“However, our case studies show that, in hindsight, prehistoric societies sometimes made choices that increased rather than decreased their vulnerability. Note, robustness vulnerability trade-offs are very subtle, particularly with changes in slow variables. It is difficult for people in any society to detect the new vulnerabilities they are creating until they experience them.“
Schoon, M., C. Fabricius, J. M. Anderies, and M. Nelson. 2011. Synthesis: vulnerability, traps, and
transformations—long-term perspectives from archaeology. Ecology and Society 16(2): 24. [online]
Doubly difficult (or exponentially more difficult?) if the rich and powerful are able to offload the (short to medium term!) costs of decreased resilience onto the poor/powerless, and to hire some media/academic goons to say everything is ticky-boo, the market/human ingenuity will provide.
Ah, since I’m here, I may as well add the other bit of the article that was particularly quote-worthy.

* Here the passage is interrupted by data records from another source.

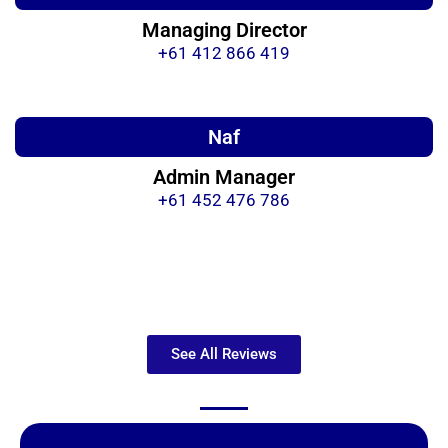
Managing Director
+61 412 866 419
Naf
Admin Manager
+61 452 476 786
See All Reviews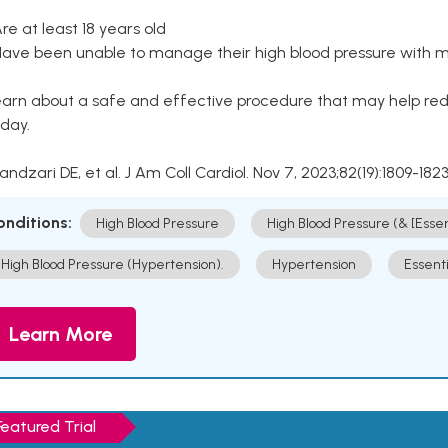
Are at least 18 years old
Have been unable to manage their high blood pressure with me
arn about a safe and effective procedure that may help redu
day.
Kandzari DE, et al. J Am Coll Cardiol. Nov 7, 2023;82(19):1809-1823
onditions:
High Blood Pressure
High Blood Pressure (& [Esse
High Blood Pressure (Hypertension).
Hypertension
Essent
Learn More
Featured Trial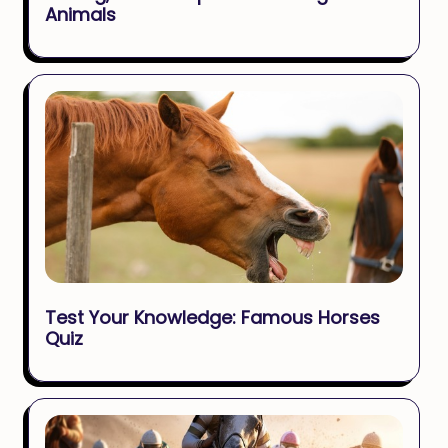
Animals
Test Your Knowledge: Famous Horses
Quiz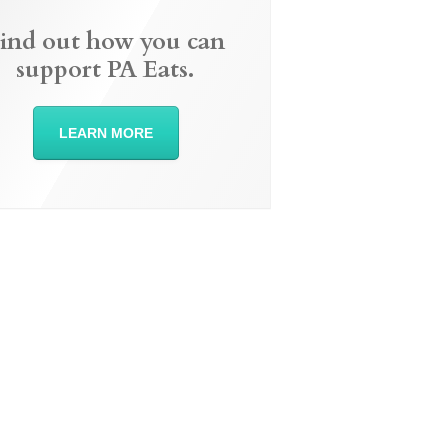
ind out how you can
support PA Eats.
LEARN MORE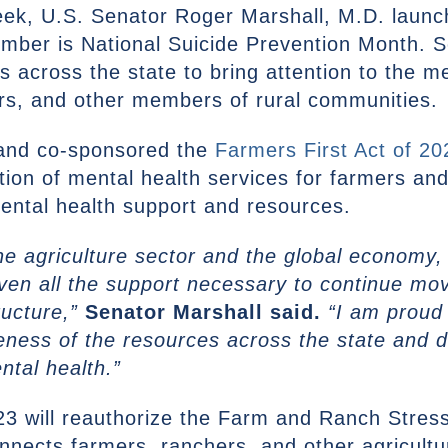
eek, U.S. Senator Roger Marshall, M.D. launc
ber is National Suicide Prevention Month. Se
ns across the state to bring attention to the m
ers, and other members of rural communities.
 and co-sponsored the
Farmers First Act of 20
tion of mental health services for farmers an
mental health support and resources.
n the agriculture sector and the global econom
ven all the support necessary to continue mov
ructure,”
Senator Marshall said.
“I am proud 
eness of the resources across the state and 
ental health.”
23 will reauthorize the Farm and Ranch Stres
nects farmers, ranchers, and other agricultu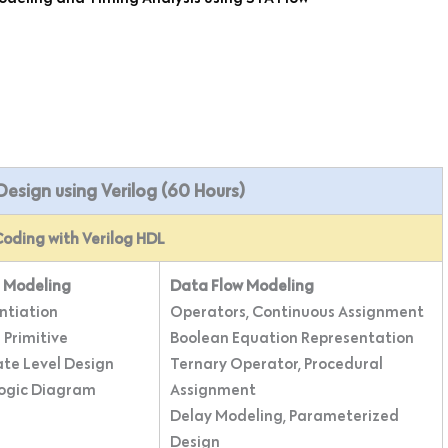
t Design using Verilog (60 Hours)
oding with Verilog HDL
 Modeling
Data Flow Modeling
ntiation
Operators, Continuous Assignment
 Primitive
Boolean Equation Representation
ate Level Design
Ternary Operator, Procedural
Logic Diagram
Assignment
Delay Modeling, Parameterized
Design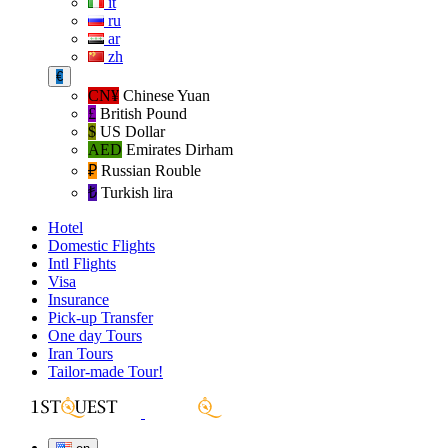
it
ru
ar
zh
€
CN¥
Chinese Yuan
£
British Pound
$
US Dollar
AED
Emirates Dirham
₽‎
Russian Rouble
₺‎
Turkish lira
Hotel
Domestic Flights
Intl Flights
Visa
Insurance
Pick-up Transfer
One day Tours
Iran Tours
Tailor-made Tour!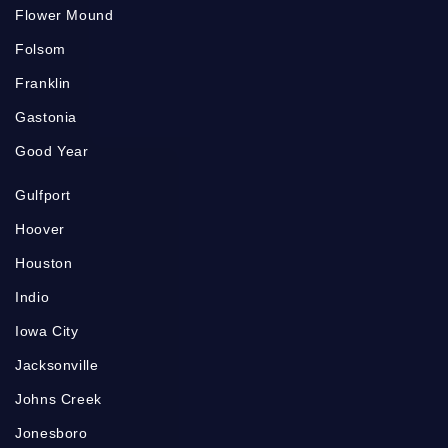
Flower Mound
Folsom
Franklin
Gastonia
Good Year
Gulfport
Hoover
Houston
Indio
Iowa City
Jacksonville
Johns Creek
Jonesboro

Tradeoffs between robustness and performanc and robustness and vulnterability
However, there are always winners and losers, and the social problem of distributing benefits and costs is significant. Thus, people face, at a minimum, a two-level problem of navigating robustness–performance trade-offs and the more subtle, frequently imperceptible, associated robustness– vulnerability trade-offs.

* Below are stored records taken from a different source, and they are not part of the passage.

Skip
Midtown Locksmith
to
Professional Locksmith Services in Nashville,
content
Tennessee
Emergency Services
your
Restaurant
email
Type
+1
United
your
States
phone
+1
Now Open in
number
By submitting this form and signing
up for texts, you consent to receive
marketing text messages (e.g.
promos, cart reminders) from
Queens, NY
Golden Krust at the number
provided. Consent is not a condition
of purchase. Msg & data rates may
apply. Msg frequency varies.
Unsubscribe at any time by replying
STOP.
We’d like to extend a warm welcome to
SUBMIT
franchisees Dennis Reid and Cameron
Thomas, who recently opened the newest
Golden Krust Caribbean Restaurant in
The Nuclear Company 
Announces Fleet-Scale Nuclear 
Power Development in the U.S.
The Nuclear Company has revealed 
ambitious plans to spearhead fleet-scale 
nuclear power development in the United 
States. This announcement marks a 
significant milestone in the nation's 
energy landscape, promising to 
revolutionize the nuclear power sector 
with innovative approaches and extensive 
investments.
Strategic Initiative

… two further challenges. First, the time scales relevant to these two trade-offs pit the short-term and rapid decision making regarding performance against the longer term vulnerability concerns that are often governed by slow-changing variables. The second issue surfaces when building robustness to relevant shocks runs counter to the immediate desires of society. Decisions to migrate (as in Anderies and Hegmon 2011), to trade (Janssen 2011) or to nucleate (Nelson et al. 2011a) may all be responses to system shocks and perceived vulnerabilities, or they may be decisions made for wholly different reasons such as individual or societal values and beliefs.